2005年9月7日水曜日

「関節の音」について

ゲスト/山口整形外科クリニック 山口秀夫 医学博士 

関節の音について教えてください。

 指を引っ張ったり、首を曲げたりすると「ポキッ」「ポキッ」と音が鳴ることがよくあります。これは関節を急に引っ張ったり、曲げたりすることによって、関節内が真空になり、関節液中の窒素が気化し、それがはじけることによって生じる音です。このような音は特に心配することはありません。
 しかし、膝(ひざ)の音の場合は、病気である可能性が高いので、注意が必要です。膝の曲げ伸ばしで、膝蓋骨(いわゆる「お皿」と呼ばれる部分)の内側に、「コクン」「コクン」と引っ掛かるような音や感触があったら、棚障害という病気が考えられます。これは、大腿(だいたい)骨と膝蓋骨の間にある、棚と呼ばれる膜が、厚くなったりさけたりして、曲げ伸ばしの際にお皿の下に挟まれ、音と痛みを生じさせます。棚は生まれつきある人とない人がいて、若くして膝の痛みを訴える場合はこの病気である可能性があります。
 座っていた姿勢から立ち上がろうとした時に、膝が伸ばせなくなり、内側や外側に激痛を感じ、ゆっくり伸ばそうとすると、何度目かに「クキッ」と音が鳴り、伸ばせるようになったら半月板障害が考えられます。膝にはクッションの役目をする半月板という軟部組織があります。
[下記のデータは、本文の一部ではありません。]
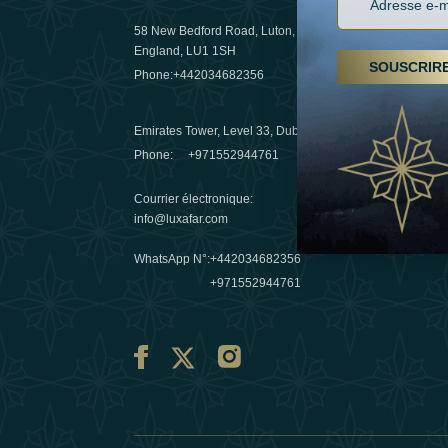
58 New Bedford Road, Luton,
Randonnées
England, LU1 1SH
arabes un
SOUSCRIR
Phone:
+442034682356
destinatio
03 April 20
Emirates Tower, Level 33, Dubai, UAE
Evasions h
Phone:
+971552944761
Émirats : r
Courrier électronique
:
10 March 
info@luxafar.com
WhatsApp N°
:
+442034682356
+971552944761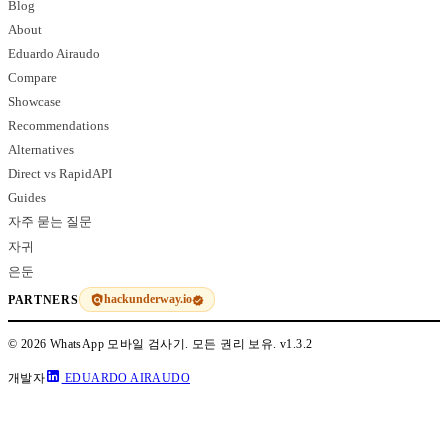
Blog
About
Eduardo Airaudo
Compare
Showcase
Recommendations
Alternatives
Direct vs RapidAPI
Guides
자주 묻는 질문
자귀
은둔
hackunderway.io
PARTNERS
© 2026 WhatsApp 모바일 검사기. 모든 권리 보유.
v1.3.2
개발자
EDUARDO AIRAUDO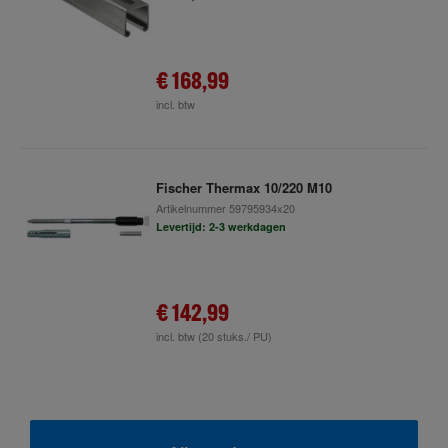
€ 168,99
incl. btw
Fischer Thermax 10/220 M10
Artikelnummer
59795934x20
Levertijd: 2-3 werkdagen
€ 142,99
incl. btw
(20 stuks./ PU)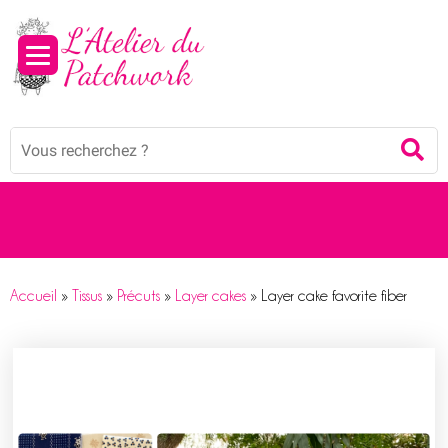
Panneau de gestion des cookies
Mots
Re
clés
:
Accueil
»
Tissus
»
Précuts
»
Layer cakes
»
Layer cake favorite fiber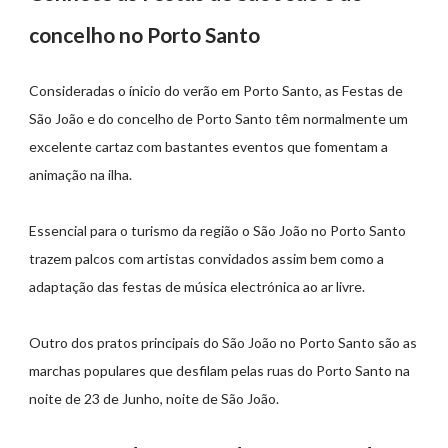
concelho no Porto Santo
Consideradas o ínicio do verão em Porto Santo, as Festas de
São João e do concelho de Porto Santo têm normalmente um
excelente cartaz com bastantes eventos que fomentam a
animação na ilha.
Essencial para o turismo da região o São João no Porto Santo
trazem palcos com artistas convidados assim bem como a
adaptação das festas de música electrónica ao ar livre.
Outro dos pratos principais do São João no Porto Santo são as
marchas populares que desfilam pelas ruas do Porto Santo na
noite de 23 de Junho, noite de São João.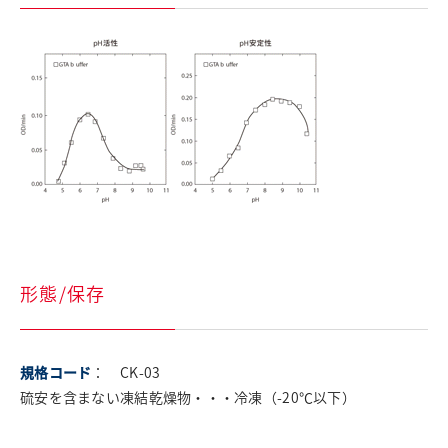
形態/保存
規格コード
： CK-03
硫安を含まない凍結乾燥物・・・冷凍（-20℃以下）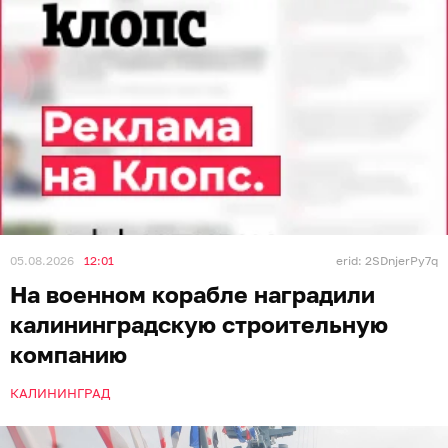
05.08.2026
12:01
erid: 2SDnjerPy7q
На военном корабле наградили
калининградскую строительную
компанию
КАЛИНИНГРАД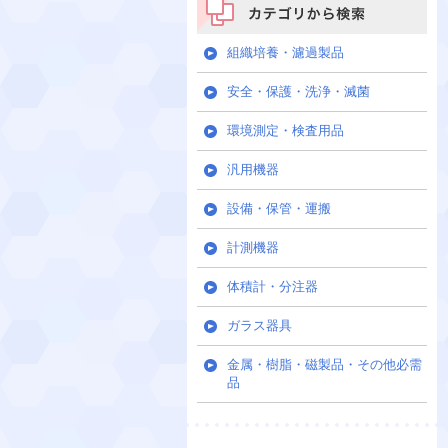
カテゴリから検索
組織培養・濾過製品
安全・保護・洗浄・滅菌
環境測定・検査用品
汎用機器
設備・保管・運搬
計測機器
体積計・分注器
ガラス器具
金属・樹脂・磁製品・その他必需
品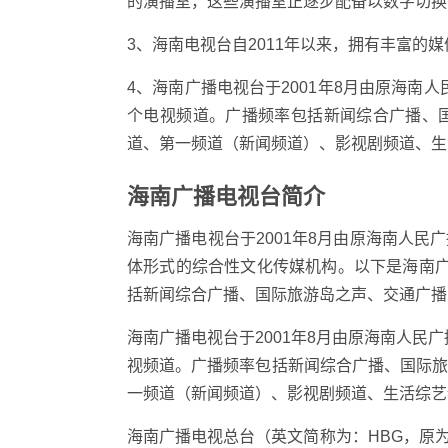
的演播室，这些演播室正逐步配备以数字切换
3、海南电视台自2011年以来，拥有丰富的
4、海南广播电视台于2001年8月由原海南
个电视频道。广播频率包括新闻综合广播、
道、第一频道（新闻频道）、影视剧频道、生
海南广播电视台简介
海南广播电视台于2001年8月由原海南人
体形式的综合性文化传媒机构。以下是海南
括新闻综合广播、国际旅游岛之声、交通广播
海南广播电视台于2001年8月由原海南人民
视频道。广播频率包括新闻综合广播、国际
一频道（新闻频道）、影视剧频道、生活综艺
海南广播电视总台（英文简称为：HBG，原为H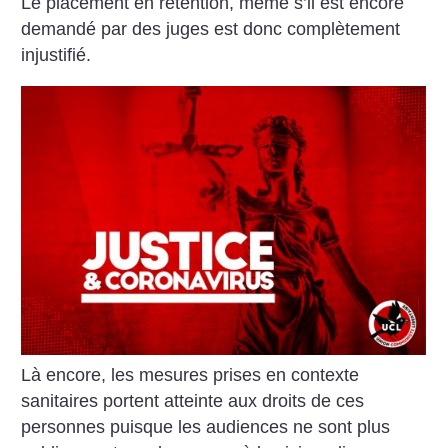
Le placement en rétention, même s’il est encore
demandé par des juges est donc complètement
injustifié.
Là encore, les mesures prises en contexte
sanitaires portent atteinte aux droits de ces
personnes puisque les audiences ne sont plus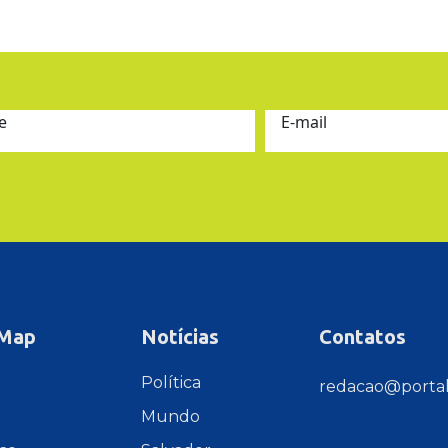
e
E-mail
 Map
Notícias
Contatos
e
Política
redacao@portal
Mundo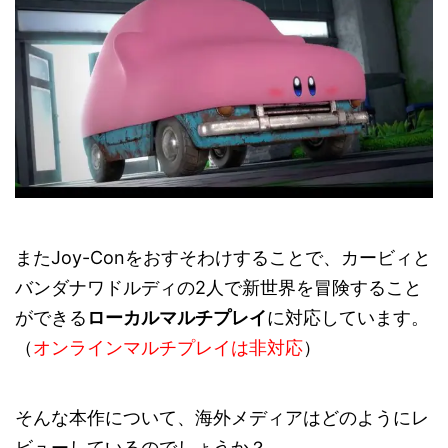
またJoy-Conをおすそわけすることで、カービィと
バンダナワドルディの2人で新世界を冒険すること
ができる
ローカルマルチプレイ
に対応しています。
（
オンラインマルチプレイは非対応
）
そんな本作について、海外メディアはどのようにレ
ビューしているのでしょうか？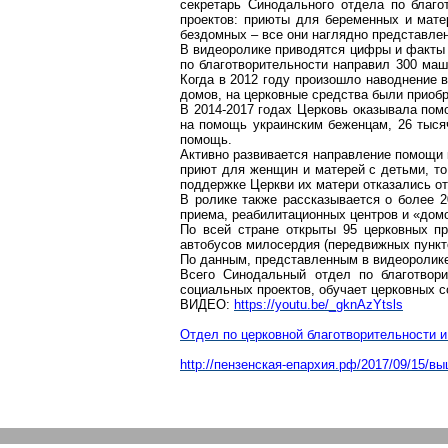
секретарь Синодального отдела по благ
проектов: приюты для беременных и мате
бездомных – все они наглядно представлен
В видеоролике приводятся цифры и
факты
по благотворительности направил 300 ма
Когда в 2012 году произошло наводнение 
домов, на церковные средства были приобр
В 2014-2017 годах Церковь оказывала по
на помощь украинским беженцам, 26 тыс
помощь.
Активно развивается направление помощи 
приют для женщин и матерей с детьми, то
поддержке Церкви их матери отказались от
В ролике также рассказывается о более 
приема, реабилитационных центров и «дом
По всей стране открыты 95 церковных п
автобусов милосердия (передвижных пункт
По данным, представленным в видеоролике
Всего Синодальный отдел по благотвори
социальных проектов, обучает церковных с
ВИДЕО:
https://youtu.be/_gknAzYtsls
Отдел по церковной благотворительности 
http://пензенская-епархия.рф/2017/09/15/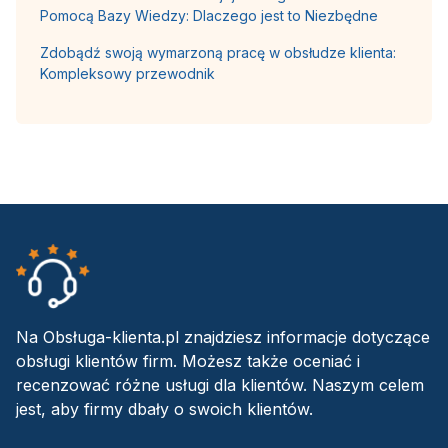
Pomocą Bazy Wiedzy: Dlaczego jest to Niezbędne
Zdobądź swoją wymarzoną pracę w obsłudze klienta:
Kompleksowy przewodnik
Na Obsługa-klienta.pl znajdziesz informacje dotyczące
obsługi klientów firm. Możesz także oceniać i
recenzować różne usługi dla klientów. Naszym celem
jest, aby firmy dbały o swoich klientów.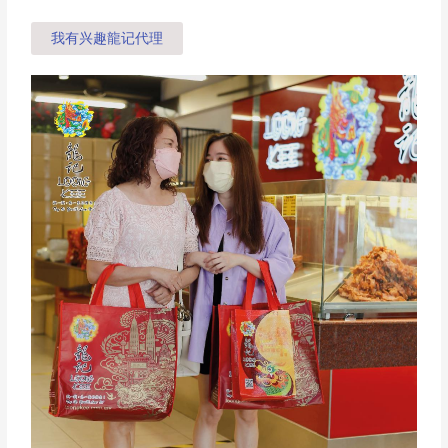
我有兴趣龍记代理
半月板は膝の内側と外側の二カ所に存在しており、クッションの役目のみならず、関節の安定性にかかわる非常に重要な組織です。急に関節をひねったり、何度も同じ動作を繰り返すことで、傷つくことがあります。スポーツ選手に多い病気です。
 歩いている時いつも「ジャリッ」「ジャリッ」と音がしたら、変形性関節症という病気でしょう。膝関節内の軟骨の摩耗や骨の変形が原因で、主に加齢によって引き起こされます。
 いずれにせよ膝から聞こえる音は、関節内の軟部組織(関節包、滑膜、半月板)が関節軟骨に挟まれて発生します。長期にわたってこの状態が継続すると、関節軟骨を傷つけたり、関節に水がたまる関節炎を起こすことになります。膝から音が聞こえたら、ぜひ早めに整形外科の専門医の診察を受けられることをお勧めします。